March 7, 2007, 8:49 pm
“PowerPoint gives the game away”
By Henry Woodbury
PowerPoint despair makes it to the Guardian Unlimited, in this essay by Jonathan Wolff:
What is it about PowerPoint? Perhaps it is the only thrill left to the jaded academic: not knowing whether the technology you are using will actually allow you to give your talk.
While Wolff mocks the dog-and-pony-show marketing of PowerPoint, he focuses on a larger point:
For those who prefer to project the idea that a talk is a unique event, a voyage of discovery that could go in any one of a number of directions, and may well go in all of them, PowerPoint gives the game away. As someone once said: “The art is hiding the art.” With PowerPoint, everything is on display. Elegantly effortless performance is hard enough as it is. PowerPoint makes it impossible.
As another well-known detractor points out, PowerPoint is relentlessly sequential, undermines a presenter’s ability to present rich data in context, and sets up “a speaker’s dominance over the audience.”
I doubt Edward Tufte is going to change his mind, but if Wolff ever watches Steve Jobs at work he might acknowledge that elegantly effortless performance with presentation software is possible.
Okay, so Jobs uses Keynote. But it’s not the software that makes the difference. It’s the approach.
We do a lot of work in PowerPoint. We have two fundamental strategies for creating elegant presentations. First, we approach the entire presentation as a single narrative or composition. Each slide is a storyboard that advances the theme. This lets us leverage PowerPoint’s sequential format to our advantage. We can set up suspense in one slide and resolve it in another. We can establish a motif, then evoke it again and again. We can use pattern and variation.
Second, we treat every slide as a potential visual explanation. Sometimes all you need is text, but with images you can represent concepts, show connections, and evoke emotion. Images also make presenters inherently more interesting. Instead of repeating bullet points on a screen (which people can read for themselves), the presenter speaks to that which the audience sees.
But Tufte and Wolff cannot be ignored. Sometimes the multimedia presentation is simply a bad choice of format. Let us give Wolff the last word. Referring to the power of the image (say, the portrait of a famous philosopher) he writes:
These days, of course, digital pictures of Descartes are cheaper than ten-a-penny, but I’m still unsure of the benefits of showing his bony face to the audience. They have already got me to look at. And if they are looking at me, rather than a screen, I can look back at them. And I can judge whether they have understood what I have just said, and, if not, have another go at making the point.

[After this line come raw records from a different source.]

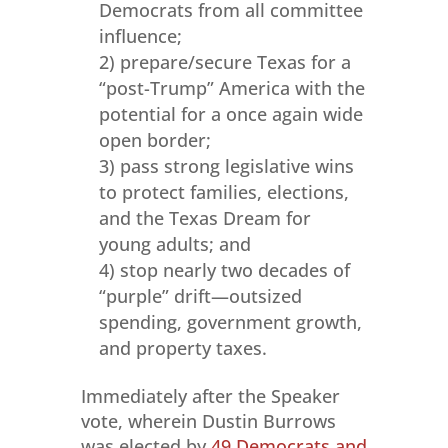
Democrats from all committee
influence;
2) prepare/secure Texas for a
“post-Trump” America with the
potential for a once again wide
open border;
3) pass strong legislative wins
to protect families, elections,
and the Texas Dream for
young adults; and
4) stop nearly two decades of
“purple” drift—outsized
spending, government growth,
and property taxes.
Immediately after the Speaker
vote, wherein Dustin Burrows
was elected by
49 Democrats and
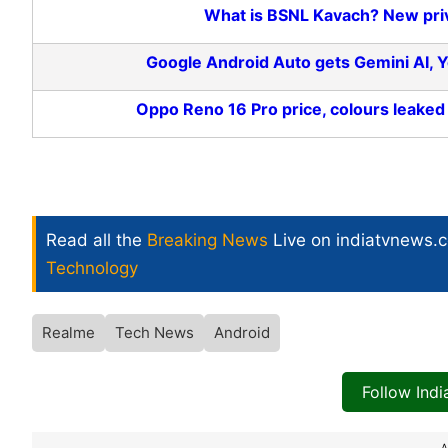
What is BSNL Kavach? New priv
Google Android Auto gets Gemini AI,
Oppo Reno 16 Pro price, colours leaked
Read all the
Breaking News
Live on indiatvnews.
Technology
Realme
Tech News
Android
Follow Ind
A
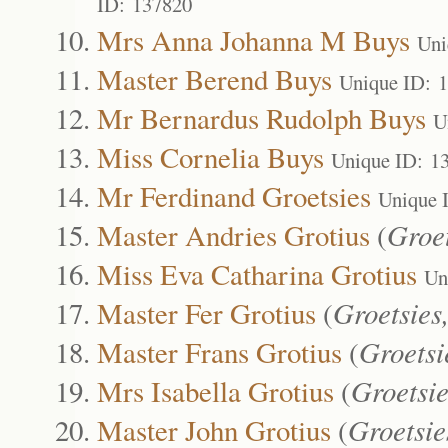
ID: 137820
Mrs Anna Johanna M Buys
Uni
Master Berend Buys
Unique ID: 
Mr Bernardus Rudolph Buys
U
Miss Cornelia Buys
Unique ID: 1
Mr Ferdinand Groetsies
Unique 
Master Andries Grotius
(
Groet
Miss Eva Catharina Grotius
Un
Master Fer Grotius
(
Groetsies
Master Frans Grotius
(
Groetsi
Mrs Isabella Grotius
(
Groetsie
Master John Grotius
(
Groetsie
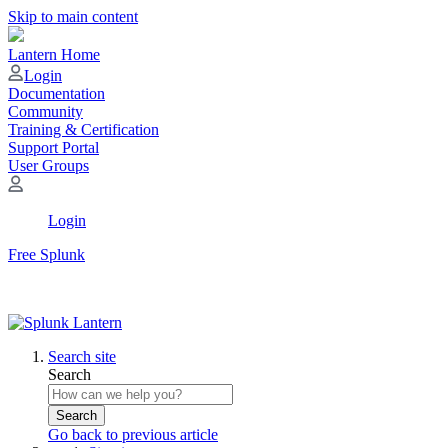
Skip to main content
Lantern Home
Login
Documentation
Community
Training & Certification
Support Portal
User Groups
Login
Free Splunk
Search site
Search
Search
Go back to previous article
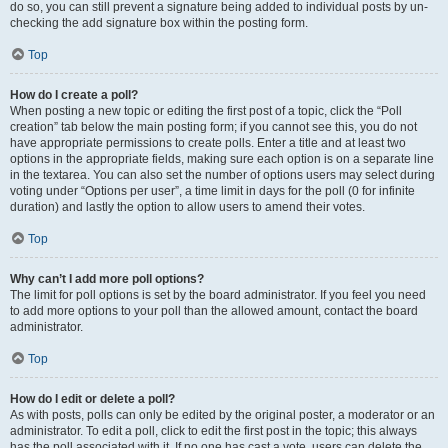
do so, you can still prevent a signature being added to individual posts by un-
checking the add signature box within the posting form.
Top
How do I create a poll?
When posting a new topic or editing the first post of a topic, click the “Poll
creation” tab below the main posting form; if you cannot see this, you do not
have appropriate permissions to create polls. Enter a title and at least two
options in the appropriate fields, making sure each option is on a separate line
in the textarea. You can also set the number of options users may select during
voting under “Options per user”, a time limit in days for the poll (0 for infinite
duration) and lastly the option to allow users to amend their votes.
Top
Why can’t I add more poll options?
The limit for poll options is set by the board administrator. If you feel you need
to add more options to your poll than the allowed amount, contact the board
administrator.
Top
How do I edit or delete a poll?
As with posts, polls can only be edited by the original poster, a moderator or an
administrator. To edit a poll, click to edit the first post in the topic; this always
has the poll associated with it. If no one has cast a vote, users can delete the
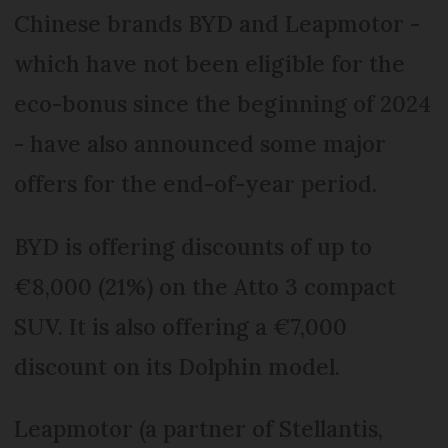
Chinese brands BYD and Leapmotor -
which have not been eligible for the
eco-bonus since the beginning of 2024
- have also announced some major
offers for the end-of-year period.
BYD is offering discounts of up to
€8,000 (21%) on the Atto 3 compact
SUV. It is also offering a €7,000
discount on its Dolphin model.
Leapmotor (a partner of Stellantis,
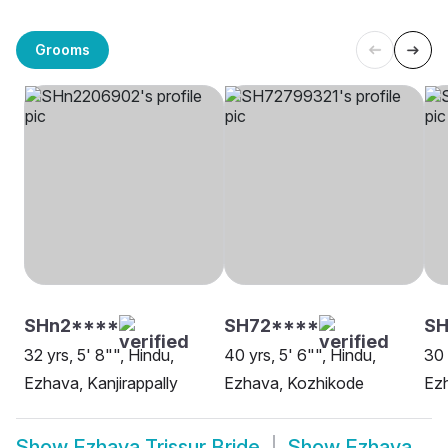
Grooms
SHn2****
SH72****
S
32 yrs, 5' 8"", Hindu,
40 yrs, 5' 6"", Hindu,
30 
Ezhava, Kanjirappally
Ezhava, Kozhikode
Ezh
Show
Ezhava Trissur Bride
Show
Ezhava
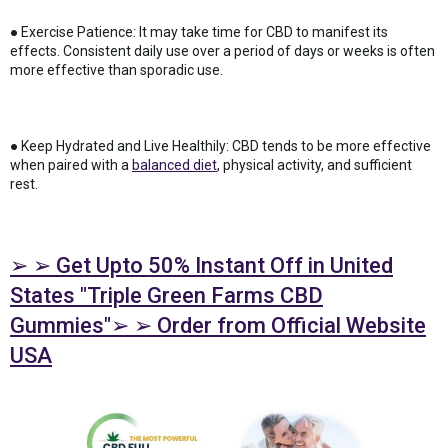
● Exercise Patience: It may take time for CBD to manifest its
effects. Consistent daily use over a period of days or weeks is often
more effective than sporadic use.
● Keep Hydrated and Live Healthily: CBD tends to be more effective
when paired with a
balanced diet
, physical activity, and sufficient
rest.
➢ ➢ Get Upto 50% Instant Off in United
States "Triple Green Farms CBD
Gummies"➢ ➢ Order from Official Website
USA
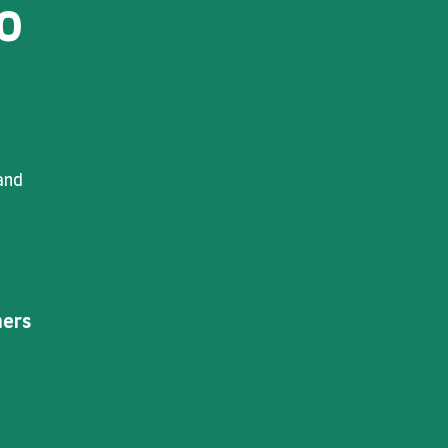
o
and
ers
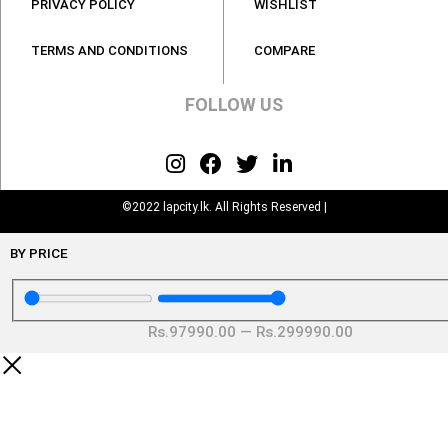
PRIVACY POLICY
WISHLIST
TERMS AND CONDITIONS
COMPARE
FOLLOW US
©2022 lapcity.lk. All Rights Reserved |
BY PRICE
Rs.
97990
.00
—
Rs.
299990
.00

Tufte’s argument in “The Cognitive Style…” is that PowerPoint is geared toward selling an idea. If you’re using the tool to persuade clients to accept your pitch, then it can be extremely effective. Steve Jobs is selling when he uses Keynote. He doesn’t want you to evaluate conflicting data, or make your purchasing decisions based on a full cost/benefit analysis. The Apple Keynotes are a cerefully orchestrated infomercial, as are many sales and consulting presentations.
That’s very different from the Tufte view of explanation, which at it’s best is about fully understanding the evidence available to determine the truth.
PowerPoint is simultaneously terrible at many things, and ferociously good at a few things.
Posted by EB on March 7, 2007 at 10:09 pm
I would say Tufte’s antagonism to slide-presentation software has lept far beyond categorical distinctions (“Power corrupts. PowerPoint corrupts absolutely.”).
It’s absolutely correct that PowerPoint is misused (that’s why people hire us to do it) but in general I think Tufte has yet to reconcile his ideas with the limitations of the computer screen.
I recently attended one of his presentations and he proposed the following:
Give people a written scientific summary of your talk.
People read, you follow-up.
The data dump is high resolution.
The conversation is focused.
I like this approach a lot — I also like whiteboard presentations a lot (Wolff has some good comments on that in his essay) — but talking to printed material assumes certain kinds of information and a certain size of audience.
Posted by Henry Woodbury on March 8, 2007 at 10:36 am
At the seminar Tufte seemed to say, “Hand out all the info in advance and who cares if the audience ignores what you say, because, hey, at least they’re reading it!” (I’m paraphrasing, but it’s close).
Does this mean the best we can hope for is a room full of readers diligently ignoring the speaker? That’s more like study hall or a bad day at the library reading room. Hardly a compelling theory of multimedia learning.